DEC offers tips to help prevent encounters with black bears
link to complete article is here: http://www.catskillsnews.com/News/2009/June09/02/bears-02Jun09.html
ALBANY – The state Department of Environmental Conservation Monday reminded campers, hikers and homeowners to take precautions against unwanted encounters with black bears while enjoying the outdoors.
There are between 1,800 and 2,500 bears living in the southern bear range, which includes the Catskills and parts of central and western New York. Bear populations, particularly in the southern bear range, have been increasing in number and expanding in distribution over the past decade.
Black bears will become a nuisance and can cause significant damage if they believe they can obtain an easy meal from bird feeders, garbage cans, dumpsters, barbecue grills, tents, vehicles, out-buildings or houses. When bears learn to obtain food from human sources, their natural foraging habits and behavior are changed.
Once a bear becomes a problem, DEC is often asked to intervene. However, bear relocations are rarely effective at solving the problem. Relocated bears often return to their original capture site or simply continue their bad habits at a new location.

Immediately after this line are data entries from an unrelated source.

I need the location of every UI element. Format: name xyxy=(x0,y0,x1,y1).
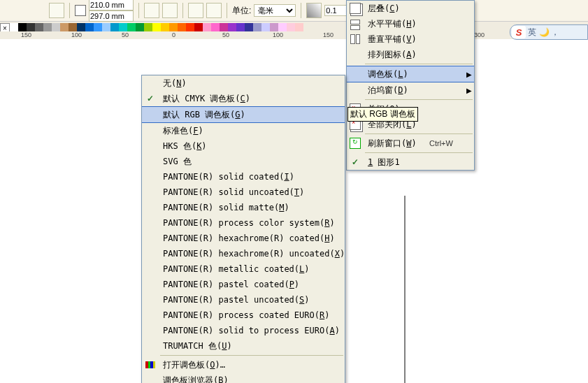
menu-item[interactable]: PANTONE(R) solid matte(M) xyxy=(142,200,345,215)
menu-gutter xyxy=(142,308,159,323)
color-swatch[interactable] xyxy=(18,23,27,31)
color-swatch[interactable] xyxy=(220,23,228,31)
height-input[interactable] xyxy=(89,10,134,22)
menu-item[interactable]: ↻刷新窗口(W)Ctrl+W xyxy=(347,136,474,151)
color-swatch[interactable] xyxy=(186,23,194,31)
color-swatch[interactable] xyxy=(102,23,110,31)
scrollbar-vertical[interactable] xyxy=(404,196,406,383)
toolbar: 单位: 毫米 xyxy=(0,0,588,22)
color-swatch[interactable] xyxy=(169,23,178,31)
color-swatch[interactable] xyxy=(245,23,253,31)
color-swatch[interactable] xyxy=(77,23,85,31)
color-swatch[interactable] xyxy=(270,23,278,31)
color-swatch[interactable] xyxy=(236,23,245,31)
orient-portrait-icon[interactable] xyxy=(144,3,159,18)
color-swatch[interactable] xyxy=(60,23,69,31)
nudge-icon[interactable] xyxy=(306,3,322,18)
menu-item-label: PANTONE(R) solid to process EURO(A) xyxy=(159,326,345,335)
color-swatch[interactable] xyxy=(178,23,186,31)
width-input[interactable] xyxy=(89,0,134,10)
menu-gutter xyxy=(347,47,364,62)
color-swatch[interactable] xyxy=(136,23,144,31)
menu-gutter xyxy=(142,75,159,91)
color-swatch[interactable] xyxy=(144,23,152,31)
menu-item-label: 垂直平铺(V) xyxy=(364,34,429,45)
menu-gutter xyxy=(142,246,159,261)
menu-item[interactable]: 打开调色板(O)… xyxy=(142,357,345,373)
menu-item[interactable]: 标准色(F) xyxy=(142,123,345,138)
ime-toolbar[interactable]: S 英 🌙 ， xyxy=(510,24,588,40)
menu-item[interactable]: 默认 RGB 调色板(G) xyxy=(142,106,345,123)
menu-item[interactable]: 无(N) xyxy=(142,75,345,91)
ime-lang-label: 英 xyxy=(528,27,536,38)
menu-item[interactable]: 排列图标(A) xyxy=(347,47,474,62)
color-swatch[interactable] xyxy=(152,23,161,31)
menu-gutter xyxy=(142,323,159,338)
menu-item[interactable]: SVG 色 xyxy=(142,154,345,169)
menu-item[interactable]: PANTONE(R) pastel uncoated(S) xyxy=(142,292,345,308)
color-swatch[interactable] xyxy=(295,23,303,31)
color-swatch[interactable] xyxy=(278,23,287,31)
tool-rect-icon[interactable] xyxy=(49,3,64,18)
ruler-tick: 150 xyxy=(323,31,334,38)
menu-item[interactable]: HKS 色(K) xyxy=(142,138,345,154)
color-swatch[interactable] xyxy=(261,23,270,31)
tooltip: 默认 RGB 调色板 xyxy=(347,107,418,122)
color-swatch[interactable] xyxy=(228,23,236,31)
menu-gutter xyxy=(142,107,159,122)
menu-item[interactable]: PANTONE(R) solid to process EURO(A) xyxy=(142,323,345,338)
color-swatch[interactable] xyxy=(52,23,60,31)
menu-item[interactable]: PANTONE(R) hexachrome(R) uncoated(X) xyxy=(142,246,345,261)
color-swatch[interactable] xyxy=(253,23,261,31)
color-swatch[interactable] xyxy=(119,23,127,31)
menu-item-label: 排列图标(A) xyxy=(364,49,429,61)
menu-item-label: 默认 CMYK 调色板(C) xyxy=(159,93,345,105)
menu-item[interactable]: PANTONE(R) solid uncoated(T) xyxy=(142,185,345,200)
color-swatch[interactable] xyxy=(194,23,203,31)
menu-gutter xyxy=(142,231,159,246)
menu-item[interactable]: ✓1 图形1 xyxy=(347,154,474,170)
menu-item[interactable]: 水平平铺(H) xyxy=(347,16,474,31)
menu-item[interactable]: PANTONE(R) hexachrome(R) coated(H) xyxy=(142,231,345,246)
menu-item[interactable]: ✓默认 CMYK 调色板(C) xyxy=(142,91,345,106)
menu-item[interactable]: 调色板浏览器(B) xyxy=(142,373,345,383)
menu-gutter xyxy=(347,82,364,98)
page-facing-icon[interactable] xyxy=(206,3,222,18)
menu-item-label: PANTONE(R) solid matte(M) xyxy=(159,203,345,212)
menu-item[interactable]: PANTONE(R) pastel coated(P) xyxy=(142,277,345,292)
separator xyxy=(69,3,70,18)
color-swatch[interactable] xyxy=(43,23,52,31)
nudge-input[interactable] xyxy=(324,5,347,16)
unit-select[interactable]: 毫米 xyxy=(254,4,296,17)
color-swatch[interactable] xyxy=(203,23,211,31)
menu-item[interactable]: 垂直平铺(V) xyxy=(347,31,474,47)
color-swatch[interactable] xyxy=(110,23,119,31)
menu-item[interactable]: TRUMATCH 色(U) xyxy=(142,338,345,354)
menu-item-label: 默认 RGB 调色板(G) xyxy=(159,109,345,121)
color-swatch[interactable] xyxy=(161,23,169,31)
menu-gutter xyxy=(142,292,159,308)
menu-item[interactable]: PANTONE(R) process coated EURO(R) xyxy=(142,308,345,323)
menu-item-label: 水平平铺(H) xyxy=(364,18,429,30)
menu-item[interactable]: 层叠(C) xyxy=(347,1,474,16)
menu-item-label: 1 图形1 xyxy=(364,157,429,168)
orient-landscape-icon[interactable] xyxy=(162,3,178,18)
color-swatch[interactable] xyxy=(35,23,43,31)
menu-item[interactable]: 调色板(L)▶ xyxy=(347,66,474,82)
color-swatch[interactable] xyxy=(27,23,35,31)
color-swatch[interactable] xyxy=(85,23,94,31)
menu-item-label: PANTONE(R) process coated EURO(R) xyxy=(159,310,345,320)
menu-item[interactable]: PANTONE(R) metallic coated(L) xyxy=(142,261,345,277)
color-swatch[interactable] xyxy=(127,23,136,31)
menu-item[interactable]: PANTONE(R) solid coated(I) xyxy=(142,169,345,185)
page-single-icon[interactable] xyxy=(188,3,203,18)
color-swatch[interactable] xyxy=(94,23,102,31)
color-swatch[interactable] xyxy=(287,23,295,31)
menu-item[interactable]: PANTONE(R) process color system(R) xyxy=(142,215,345,231)
color-swatch[interactable] xyxy=(10,23,18,31)
color-palette[interactable]: × xyxy=(0,23,588,31)
color-swatch[interactable] xyxy=(211,23,220,31)
menu-item[interactable]: 泊坞窗(D)▶ xyxy=(347,82,474,98)
color-swatch[interactable] xyxy=(69,23,77,31)
menu-item-label: 无(N) xyxy=(159,78,345,89)
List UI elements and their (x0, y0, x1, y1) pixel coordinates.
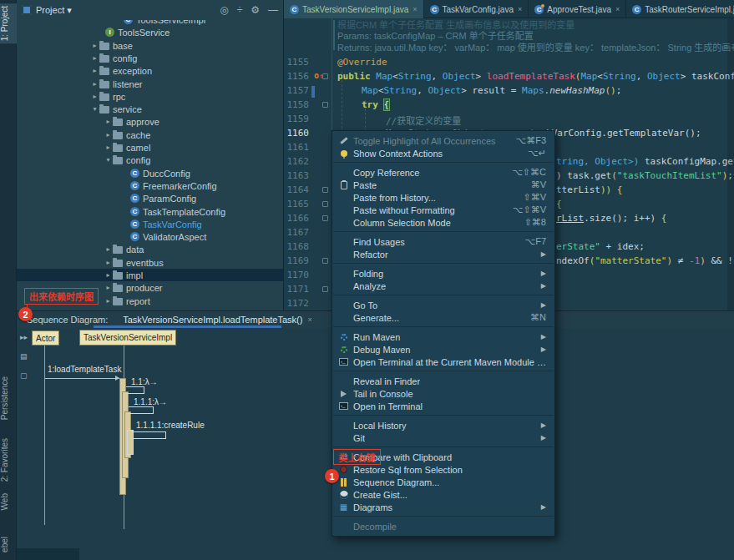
close-icon[interactable]: × (615, 5, 620, 13)
tree-item-tasktemplateconfig[interactable]: CTaskTemplateConfig (17, 205, 283, 218)
menu-item-paste-from-history[interactable]: Paste from History...⇧⌘V (332, 191, 554, 204)
menu-item-copy-reference[interactable]: Copy Reference⌥⇧⌘C (332, 166, 554, 179)
tree-item-config[interactable]: ▾config (17, 154, 283, 166)
menu-item-restore-sql-from-selection[interactable]: Restore Sql from Selection (332, 463, 554, 476)
line-number[interactable]: 1172 (284, 298, 309, 309)
tree-item-impl[interactable]: ▸impl (17, 269, 283, 281)
menu-item-git[interactable]: Git▶ (332, 431, 554, 444)
close-icon[interactable]: × (413, 5, 417, 13)
locate-file-icon[interactable]: ◎ (220, 4, 228, 16)
tree-item-data[interactable]: ▸data (17, 243, 283, 255)
menu-item-paste-without-formatting[interactable]: Paste without Formatting⌥⇧⌘V (332, 204, 554, 216)
fold-marker[interactable] (322, 201, 328, 207)
fold-marker[interactable] (322, 102, 328, 108)
tree-item-approve[interactable]: ▸approve (17, 115, 283, 128)
menu-item-create-gist[interactable]: Create Gist... (332, 488, 554, 501)
line-number[interactable]: 1161 (284, 142, 309, 153)
line-number[interactable]: 1167 (284, 227, 309, 238)
tree-expand-arrow[interactable]: ▸ (90, 80, 99, 88)
participant-taskversionserviceimpl[interactable]: TaskVersionServiceImpl (79, 330, 176, 346)
line-number[interactable]: 1164 (284, 184, 309, 195)
menu-item-paste[interactable]: Paste⌘V (332, 179, 554, 191)
collapse-all-icon[interactable]: ÷ (237, 4, 243, 16)
tree-expand-arrow[interactable]: ▸ (90, 42, 99, 49)
diagram-toolbar-icon[interactable]: ▤ (20, 352, 28, 361)
tree-item-paramconfig[interactable]: CParamConfig (17, 192, 283, 204)
fold-marker[interactable] (322, 286, 328, 292)
line-number[interactable]: 1159 (284, 114, 309, 124)
tree-expand-arrow[interactable]: ▸ (104, 245, 113, 253)
fold-marker[interactable] (322, 215, 328, 221)
line-number[interactable]: 1155 (284, 57, 309, 68)
line-number[interactable]: 1157 (284, 85, 309, 96)
tree-expand-arrow[interactable]: ▸ (104, 297, 113, 305)
tree-item-base[interactable]: ▸base (17, 39, 283, 52)
diagram-toolbar-icon[interactable]: ▢ (20, 371, 28, 380)
tree-item-taskvarconfig[interactable]: CTaskVarConfig (17, 218, 283, 230)
line-number[interactable]: 1163 (284, 170, 309, 181)
tool-window-button-web[interactable]: Web (0, 491, 17, 512)
menu-item-generate[interactable]: Generate...⌘N (332, 311, 554, 324)
line-number[interactable]: 1166 (284, 213, 309, 224)
tree-expand-arrow[interactable]: ▸ (104, 259, 113, 266)
tab-taskversionserviceimpl-java[interactable]: CTaskVersionServiceImpl.java× (284, 0, 424, 18)
menu-item-refactor[interactable]: Refactor▶ (332, 248, 554, 260)
close-icon[interactable]: × (518, 5, 522, 13)
tool-window-button-persistence[interactable]: Persistence (0, 374, 17, 422)
tree-expand-arrow[interactable]: ▸ (104, 131, 113, 139)
tree-item-service[interactable]: ▾service (17, 103, 283, 115)
fold-marker[interactable] (322, 258, 328, 264)
fold-marker[interactable] (322, 187, 328, 193)
line-number[interactable]: 1169 (284, 255, 309, 266)
tool-window-button-1-project[interactable]: 1: Project (0, 3, 17, 43)
tree-expand-arrow[interactable]: ▸ (90, 67, 99, 74)
hide-panel-icon[interactable]: — (268, 4, 278, 16)
menu-item-debug-maven[interactable]: Debug Maven▶ (332, 343, 554, 356)
tree-expand-arrow[interactable]: ▸ (104, 118, 113, 125)
tree-expand-arrow[interactable]: ▸ (90, 93, 99, 100)
tree-item-exception[interactable]: ▸exception (17, 64, 283, 77)
tree-item-cache[interactable]: ▸cache (17, 129, 283, 141)
tool-window-button-ebel[interactable]: ebel (0, 534, 17, 555)
menu-item-open-terminal-at-the-current-maven-modul[interactable]: ›_Open Terminal at the Current Maven Mod… (332, 356, 554, 368)
tree-item-rpc[interactable]: ▸rpc (17, 90, 283, 103)
fold-marker[interactable] (322, 73, 328, 79)
tree-item-toolsservice[interactable]: IToolsService (17, 26, 283, 38)
menu-item-reveal-in-finder[interactable]: Reveal in Finder (332, 375, 554, 387)
menu-item-sequence-diagram[interactable]: Sequence Diagram... (332, 476, 554, 488)
tree-expand-arrow[interactable]: ▸ (104, 284, 113, 291)
editor-scrollbar[interactable] (727, 18, 734, 310)
line-number[interactable]: 1171 (284, 284, 309, 295)
close-icon[interactable]: × (307, 315, 311, 324)
menu-item-tail-in-console[interactable]: Tail in Console (332, 387, 554, 400)
tab-taskrouterserviceimpl-java[interactable]: CTaskRouterServiceImpl.java× (626, 0, 734, 18)
menu-item-go-to[interactable]: Go To▶ (332, 299, 554, 311)
menu-item-column-selection-mode[interactable]: Column Selection Mode⇧⌘8 (332, 216, 554, 229)
line-number[interactable]: 1160 (284, 128, 309, 139)
tree-item-duccconfig[interactable]: CDuccConfig (17, 167, 283, 179)
menu-item-run-maven[interactable]: Run Maven▶ (332, 330, 554, 343)
tree-expand-arrow[interactable]: ▾ (104, 156, 113, 164)
line-number[interactable]: 1170 (284, 270, 309, 280)
line-number[interactable]: 1165 (284, 199, 309, 209)
menu-item-open-in-terminal[interactable]: ›_Open in Terminal (332, 400, 554, 412)
line-number[interactable]: 1156 (284, 71, 309, 82)
project-panel-title[interactable]: Project ▾ (36, 5, 72, 16)
tree-item-config[interactable]: ▸config (17, 52, 283, 64)
tree-expand-arrow[interactable]: ▸ (104, 144, 113, 151)
sequence-diagram-tab[interactable]: TaskVersionServiceImpl.loadTemplateTask(… (123, 315, 302, 325)
tab-approvetest-java[interactable]: CApproveTest.java× (529, 0, 626, 18)
tool-window-button-2-favorites[interactable]: 2: Favorites (0, 436, 17, 484)
menu-item-folding[interactable]: Folding▶ (332, 267, 554, 280)
line-number[interactable]: 1162 (284, 156, 309, 167)
menu-item-local-history[interactable]: Local History▶ (332, 419, 554, 431)
menu-item-show-context-actions[interactable]: Show Context Actions⌥↵ (332, 147, 554, 159)
tree-item-validatoraspect[interactable]: CValidatorAspect (17, 230, 283, 243)
tree-expand-arrow[interactable]: ▾ (90, 105, 99, 113)
line-number[interactable]: 1158 (284, 99, 309, 110)
tree-expand-arrow[interactable]: ▸ (104, 271, 113, 279)
tree-expand-arrow[interactable]: ▸ (90, 54, 99, 62)
tree-item-toolsserviceimpl[interactable]: CToolsServiceImpl (17, 20, 283, 26)
menu-item-find-usages[interactable]: Find Usages⌥F7 (332, 235, 554, 248)
tree-item-freemarkerconfig[interactable]: CFreemarkerConfig (17, 179, 283, 192)
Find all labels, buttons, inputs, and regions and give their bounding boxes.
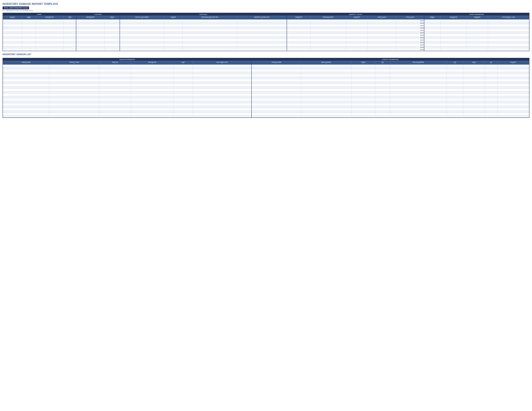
table-row[interactable] xyxy=(485,79,497,81)
table-row[interactable] xyxy=(287,39,311,41)
table-row[interactable] xyxy=(390,79,446,81)
table-row[interactable] xyxy=(440,37,466,39)
table-row[interactable] xyxy=(375,76,390,79)
table-row[interactable] xyxy=(466,37,488,39)
table-row[interactable] xyxy=(497,67,529,69)
table-row[interactable] xyxy=(104,46,120,48)
table-row[interactable] xyxy=(424,32,440,34)
col-condition[interactable]: CONDITION▼ xyxy=(287,16,311,19)
table-row[interactable] xyxy=(485,74,497,76)
table-row[interactable] xyxy=(104,22,120,24)
table-row[interactable] xyxy=(463,76,485,79)
table-row[interactable] xyxy=(251,101,301,103)
table-row[interactable] xyxy=(49,93,99,96)
table-row[interactable] xyxy=(497,103,529,106)
table-row[interactable] xyxy=(301,67,352,69)
table-row[interactable] xyxy=(488,22,529,24)
table-row[interactable] xyxy=(497,115,529,118)
table-row[interactable] xyxy=(193,67,251,69)
table-row[interactable] xyxy=(3,69,49,72)
table-row[interactable] xyxy=(447,113,463,115)
vcol-state[interactable]: STATE▼ xyxy=(463,61,485,65)
table-row[interactable]: $0.00 xyxy=(396,29,424,32)
table-row[interactable] xyxy=(424,46,440,48)
table-row[interactable]: $0.00 xyxy=(396,32,424,34)
table-row[interactable] xyxy=(447,89,463,91)
table-row[interactable] xyxy=(173,106,193,108)
table-row[interactable] xyxy=(193,69,251,72)
vcol-cost[interactable]: COST▼ xyxy=(173,61,193,65)
table-row[interactable] xyxy=(375,67,390,69)
table-row[interactable] xyxy=(36,27,64,29)
table-row[interactable] xyxy=(182,34,237,37)
table-row[interactable] xyxy=(368,39,396,41)
table-row[interactable] xyxy=(3,110,49,113)
table-row[interactable] xyxy=(120,29,164,32)
table-row[interactable]: $0.00 xyxy=(396,44,424,46)
table-row[interactable] xyxy=(22,22,36,24)
table-row[interactable] xyxy=(173,98,193,101)
table-row[interactable] xyxy=(485,96,497,98)
table-row[interactable] xyxy=(488,34,529,37)
table-row[interactable] xyxy=(485,91,497,93)
table-row[interactable] xyxy=(64,27,76,29)
table-row[interactable] xyxy=(485,103,497,106)
table-row[interactable] xyxy=(447,81,463,84)
table-row[interactable] xyxy=(351,84,375,86)
table-row[interactable] xyxy=(49,67,99,69)
table-row[interactable] xyxy=(193,81,251,84)
table-row[interactable] xyxy=(485,115,497,118)
table-row[interactable] xyxy=(311,44,346,46)
table-row[interactable] xyxy=(251,98,301,101)
table-row[interactable] xyxy=(351,101,375,103)
table-row[interactable] xyxy=(311,27,346,29)
table-row[interactable] xyxy=(99,98,131,101)
table-row[interactable] xyxy=(164,37,182,39)
table-row[interactable] xyxy=(447,108,463,110)
table-row[interactable] xyxy=(351,67,375,69)
table-row[interactable] xyxy=(424,41,440,44)
table-row[interactable] xyxy=(237,46,287,48)
table-row[interactable] xyxy=(22,44,36,46)
table-row[interactable] xyxy=(36,34,64,37)
table-row[interactable] xyxy=(76,27,104,29)
table-row[interactable] xyxy=(351,91,375,93)
table-row[interactable] xyxy=(311,39,346,41)
table-row[interactable] xyxy=(466,27,488,29)
table-row[interactable] xyxy=(99,79,131,81)
table-row[interactable] xyxy=(193,96,251,98)
table-row[interactable] xyxy=(375,110,390,113)
table-row[interactable] xyxy=(447,74,463,76)
col-space[interactable]: SPACE▼ xyxy=(104,16,120,19)
table-row[interactable] xyxy=(36,22,64,24)
table-row[interactable] xyxy=(3,113,49,115)
table-row[interactable] xyxy=(193,91,251,93)
table-row[interactable] xyxy=(440,19,466,22)
table-row[interactable] xyxy=(131,110,173,113)
table-row[interactable] xyxy=(424,34,440,37)
table-row[interactable] xyxy=(463,108,485,110)
table-row[interactable] xyxy=(3,44,22,46)
table-row[interactable] xyxy=(3,74,49,76)
table-row[interactable] xyxy=(346,37,368,39)
table-row[interactable] xyxy=(120,39,164,41)
table-row[interactable] xyxy=(251,96,301,98)
table-row[interactable] xyxy=(36,44,64,46)
table-row[interactable] xyxy=(301,79,352,81)
table-row[interactable] xyxy=(3,24,22,27)
table-row[interactable] xyxy=(351,89,375,91)
vcol-mailing-address[interactable]: MAILING ADDRESS▼ xyxy=(390,61,446,65)
table-row[interactable] xyxy=(76,41,104,44)
table-row[interactable] xyxy=(49,84,99,86)
table-row[interactable] xyxy=(120,19,164,22)
table-row[interactable]: $0.00 xyxy=(396,39,424,41)
table-row[interactable] xyxy=(351,81,375,84)
table-row[interactable] xyxy=(182,19,237,22)
table-row[interactable] xyxy=(287,29,311,32)
table-row[interactable] xyxy=(49,86,99,89)
table-row[interactable] xyxy=(64,29,76,32)
table-row[interactable] xyxy=(64,41,76,44)
table-row[interactable] xyxy=(64,22,76,24)
table-row[interactable] xyxy=(447,67,463,69)
table-row[interactable] xyxy=(351,65,375,67)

If the circumstances that led to the original problem are not corrected, other bears will quickly be attracted to the site and the problems will persist. Bears that become accustomed to obtaining food from humans will often become bold and assertive in their quest for food, potentially leading to property damage or dangerous situations for humans. Unfortunately, this often results in DEC having to euthanize the bear, echoing the adage, "a fed bear is a dead bear."